VoxEU Column Financial Markets International Finance

The appropriate use of risk models: Part I

Risk models are at the heart of the financial sector’s self-monitoring as well as supervision by regulators. This column, the first of two, addresses the question of how risk models are misused in practice by practitioners and supervisors alike. This misuse causes risk management to fail when it is most needed.

Financial risk models have been widely criticised for both theoretical and practical failures, especially during the recent financial crisis. In spite of this, all proposals for reforming model use have been resisted. This is not surprising given how deeply ingrained models are in the practice of finance.

Such sentiments are eloquently stated in the conclusion of a comment on a recent Vox article;

“As a risk manager I fully recognise the shortcomings of any model based on or calibrated to the past. But I also need something practical, objective, and understandable to measure risk, set and enforce limits, and encourage discussions about positions when it matters. It is very easy to criticise from the sidelines - please offer an alternative the next time.”

Jan-Peter Onstwedder, Comment on Danielsson (2011)

Our aim here is to respond to the challenges such as those in Jan-Peter's comment by making specific proposals for how risk models should be used in practice, and identifying how problems with models can be avoided. For a background on the theoretical aspects of risk models see Danielsson (2009, 2011). A practical analysis of models can be found in Macrae and Watkins (1998).

Nature of risk and of risk models

Financial risk is a forecast, not a measurement. Every risk forecast is an uncertain assessment of the underlying risk factors, often with wide confidence intervals, resulting from parameter uncertainty, model error and data snooping, and usually containing an uncomfortably large subjective element. Even nonparametric estimates will require choices such as estimation period.

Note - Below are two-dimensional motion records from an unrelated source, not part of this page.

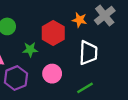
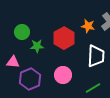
green star: (30, 49) -> (37, 46), moved

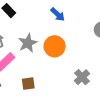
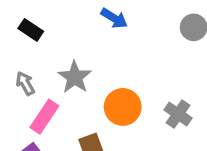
orange circle: (55, 46) -> (123, 107), moved

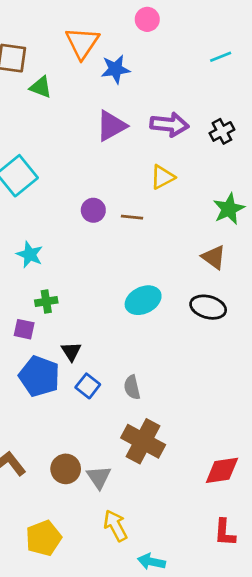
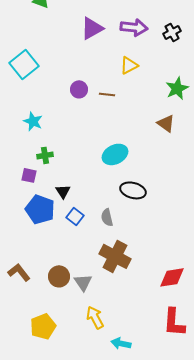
black ellipse: (208, 307) -> (133, 190), moved
red L-shape: (225, 533) -> (174, 322), size x1.4

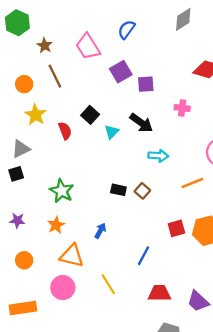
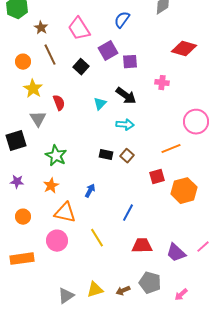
blue semicircle: (126, 30) -> (122, 20), moved
black square: (90, 115) -> (81, 67), moved
gray triangle: (21, 149) -> (38, 119), moved, turned -36
cyan arrow: (158, 156) -> (125, 125), moved
black square: (16, 174) -> (16, 141), size x1.5
red square: (176, 228) -> (157, 177), moved

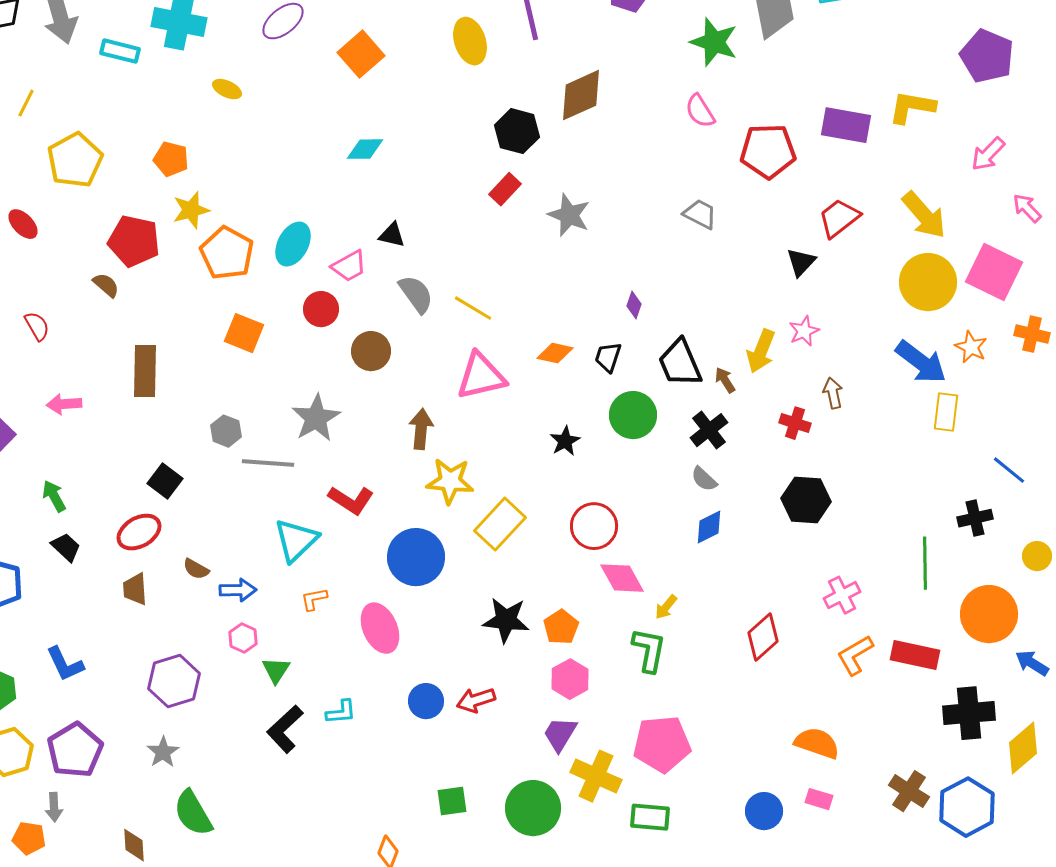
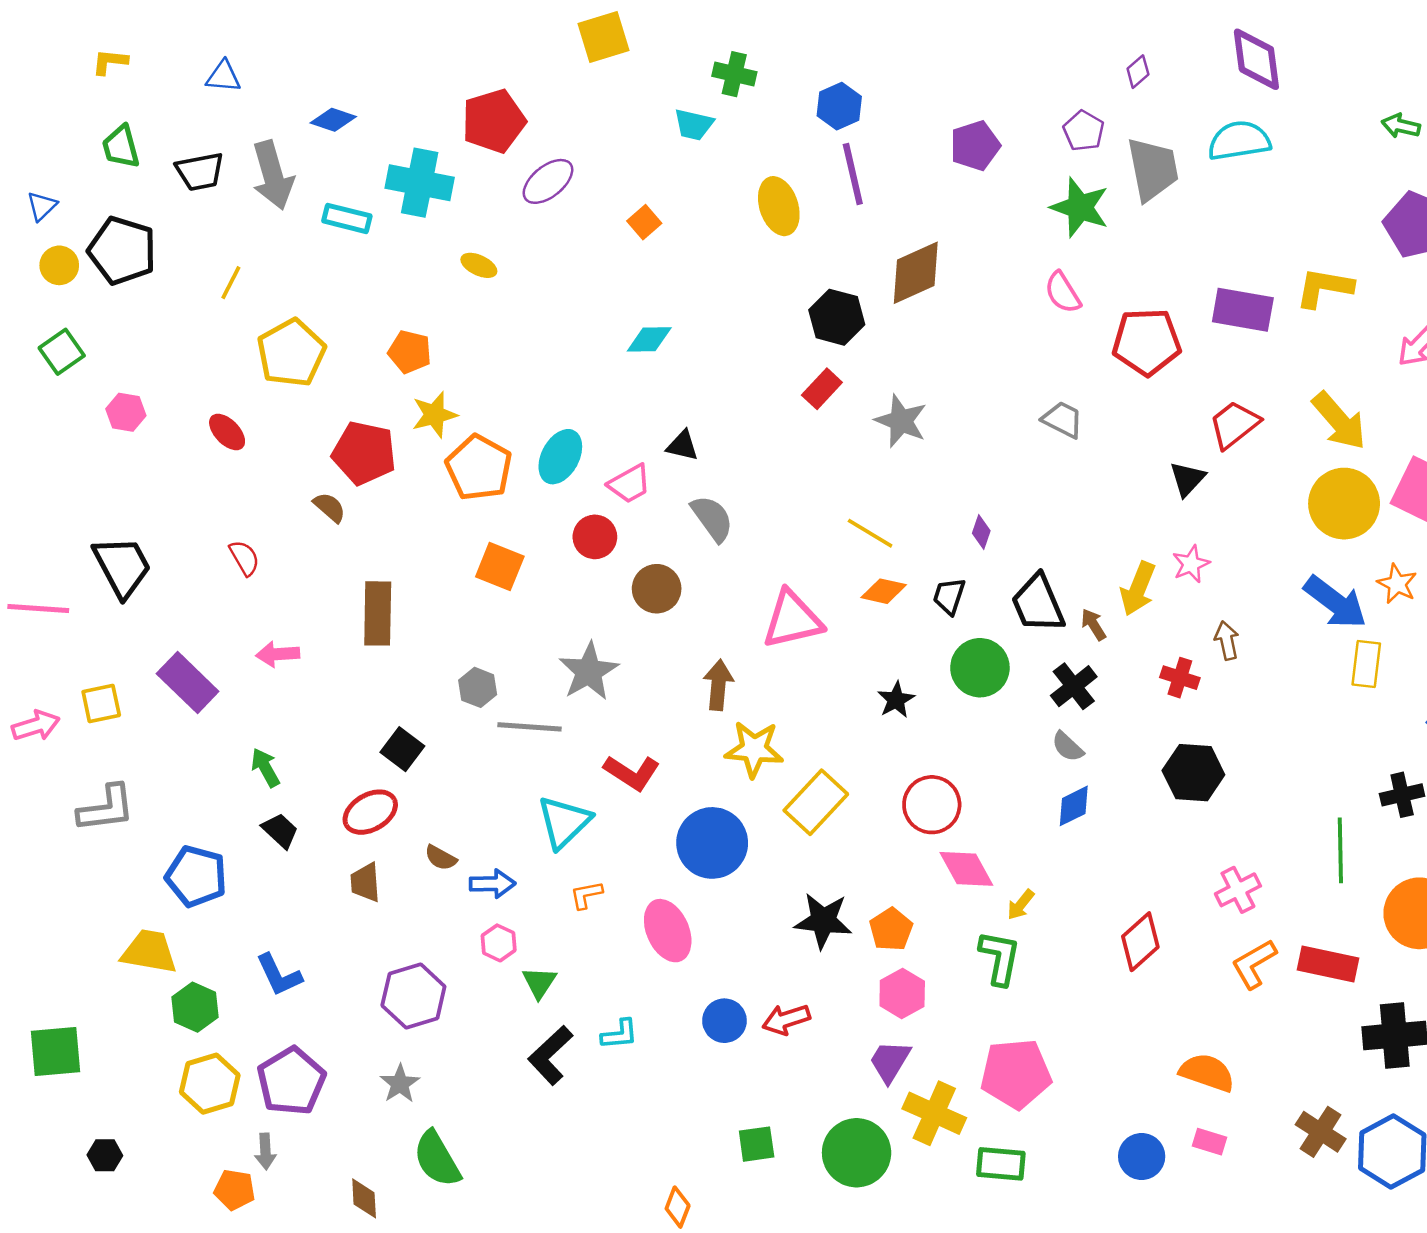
orange square: (361, 54) -> (644, 222), size x0.6
yellow line: (473, 308) -> (870, 533), moved

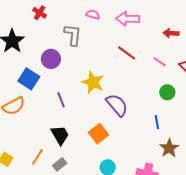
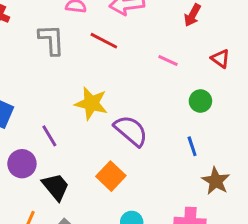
red arrow: (171, 33) -> (192, 15), turned -56
red line: (127, 53) -> (104, 41), moved
purple circle: (51, 59) -> (22, 164), moved
pink line: (160, 62) -> (168, 61), moved

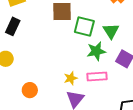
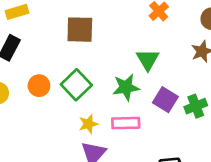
green square: (84, 27) -> (76, 85), moved, turned 30
orange circle: (30, 90) -> (39, 86), moved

Financial risk can only be understood in terms of a model. It may be a formal model, but whenever a user adopts some rule for controlling risk there must be a model implied by the rules adopted. For example, lending ratio restrictions imply a simple model that more bank loans lead to greater risk. A more complex model incorporating different levels of loan risk and operational risk is implicit in the Basel II risk weightings.

Despite model dependency and uncertainty, there is a tendency by end users to perceive numbers representing risk as coming from a scientific measurement – using a Riskometer in the language of Danielsson (2009)– rather than from an uncertain statistical procedure. Users need numbers they can use to convince their boss, client or regulator, so users of risk models prefer "objective" risk forecasts whereas forecasts accompanied by qualifications and uncertainties appears less objective.

We suspect this leads users to prefer commercial risk software that provides a single number, unencumbered by confidence intervals even though this makes it particularly hard for users to evaluate the reliability of off-the-shelf models. Where confidence intervals are estimated, their reliability is often suspicious. This is succinctly illustrated by David Viniar, Goldman's chief financial officer, stating: "We were seeing things that were 25-standard deviation moves, several days in a row" (Financial Times 2007). This can only mean that Goldman grossly underestimated its standard deviations, making confidence intervals far too tight.

Why are uncertainties in risk forecasts so high?

There are several reasons why uncertainties in risk forecasting are higher than is usually assumed:

  • The model estimation period is too short;
  • There are structural breaks during the estimation period;
  • Data snooping and model optimisation occur;
  • Portfolios are optimised, maximising errors;
  • It is often necessary to forecast extreme risks. 

Since the first two issues are well known, we want to focus on the final three.

Data snooping and model optimisation

Every student of econometrics is taught the danger of data snooping. If we run a single regression, we get correct confidence intervals for parameter estimates and forecasts, subject to certain basic assumptions. If, however, we arrive at the same model as a result of optimising a number of explanatory variables and model specifications these assumptions are violated and the confidence intervals will be underestimated. The more complex the model and the smaller the dataset, the larger the underestimation becomes.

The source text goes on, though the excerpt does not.